Though it won’t be nearly as large as Kist Livestock, a new cattle sale barn slated for the north end of Bismarck will give ranchers another option for selling their stock.
Cattle brokers Jess George and Dean Ulmer are partnering to build the facility on 80th Street northeast of town, which will hold weekly sales on Tuesdays. George said construction of the 100-seat arena is weather dependent so they don’t have an anticipated opening date yet.
The sale barn represents an opportunity for ranchers who were left with only one local sales barn following the closure of Farmers Livestock Exchange in 2012. But the business has also caused concerns among residents in the area worried about trailers backing up traffic on 80th Street and runoff from manure, said Burleigh County Commissioner Brian Bitner, who has been fielding calls from constituents.
George said the barn will do both live sales and sell animals via video rather than having ranchers haul them in. The percentage of sales done via video will be dependent on demand and what works best for the sellers.
“They won’t necessarily have all the livestock there,” said North Dakota Agriculture Commissioner Doug Goehring. “That may alleviate some (traffic).”

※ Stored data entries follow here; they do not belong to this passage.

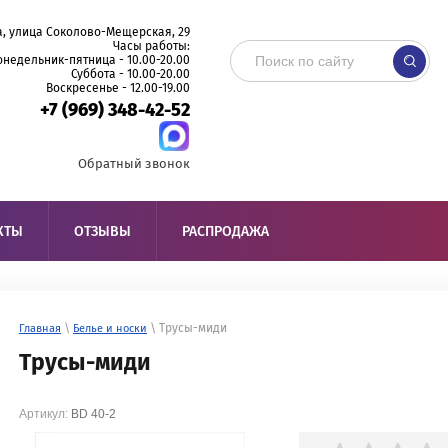
, улица Соколово-Мещерская, 29
Часы работы:
онедельник-пятница - 10.00-20.00
Суббота - 10.00-20.00
Воскресенье - 12.00-19.00
+7 (969) 348-42-52
Обратный звонок
КТЫ
ОТЗЫВЫ
РАСПРОДАЖА
\
\ Трусы-миди
Главная
Белье и носки
Трусы-миди
Артикул:
BD 40-2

“It’s amazing how many of these video auctions are being done (by sale barns),” Goehring added about the trend in cattle sales, though he did not have an exact number of how many are held in the state.
Goehring, whose office is in charge of licensing and bonding the barn and signing off on the containment pen setup before operation, said the barn will be mid-sized with fewer than 1,000 cattle on site for a sale.

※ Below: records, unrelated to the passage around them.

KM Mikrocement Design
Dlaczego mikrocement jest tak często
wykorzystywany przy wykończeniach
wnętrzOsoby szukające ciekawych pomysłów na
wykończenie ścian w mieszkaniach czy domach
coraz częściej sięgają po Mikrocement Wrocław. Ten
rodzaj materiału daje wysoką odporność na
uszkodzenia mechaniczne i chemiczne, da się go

“This would be small facility, considerably smaller,” Goehring said. “Maybe even a bit smaller than Farmers (Livestock Exchange) was.”
Barns like Kist and Napoleon Livestock handle many times that, said Karl Rockeman, Water Quality Division director for the North Dakota Department of Health.

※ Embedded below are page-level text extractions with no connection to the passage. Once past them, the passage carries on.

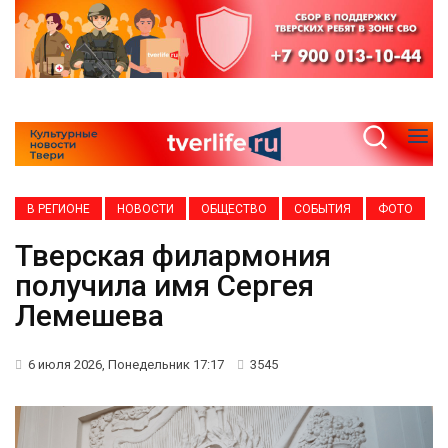
В РЕГИОНЕ
НОВОСТИ
ОБЩЕСТВО
СОБЫТИЯ
ФОТО
Тверская филармония
получила имя Сергея
Лемешева
6 июля 2026, Понедельник 17:17
3545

Rockeman’s office was in charge of reviewing the site to make sure water runoff wouldn’t contaminate nearby water sources with manure. He said their review of the plans show the partners will have adequate storm water storage capacity to contain runoff.
The 8,000-square-foot building sits on 120 acres. The main entrance to the property will be on 80th Street and the barn sits about 400 feet away from the road, allowing space for trucks to pull in off the street, said Bismarck City Planner Kim Lee.
Because the site is within Bismarck’s extra-territorial area, the city handled the permitting. But with that, Lee said they consulted with county staff as well as highway and fire departments.
Burleigh County Engineer Marcus Hall said he reviewed the plans and doesn’t think it’s anything the roads in the area couldn’t handle. Lee said the Bismarck city engineer also determined the road was adequate and did not require a traffic study like those conducted for large scale commercial parks.
County Commissioner Bitner said the project just took many people by surprise in the rural residential area. Lee said sale barns are allowed under agricultural zoning without needing a zoning change and the public hearing process that goes with it. Bitner said he would consider commercial zoning more appropriate.
With the large number of questions coming from the public, the city has been considering holding an informational meeting sometime next month, Rockeman said, though he wasn't sure of an exact date.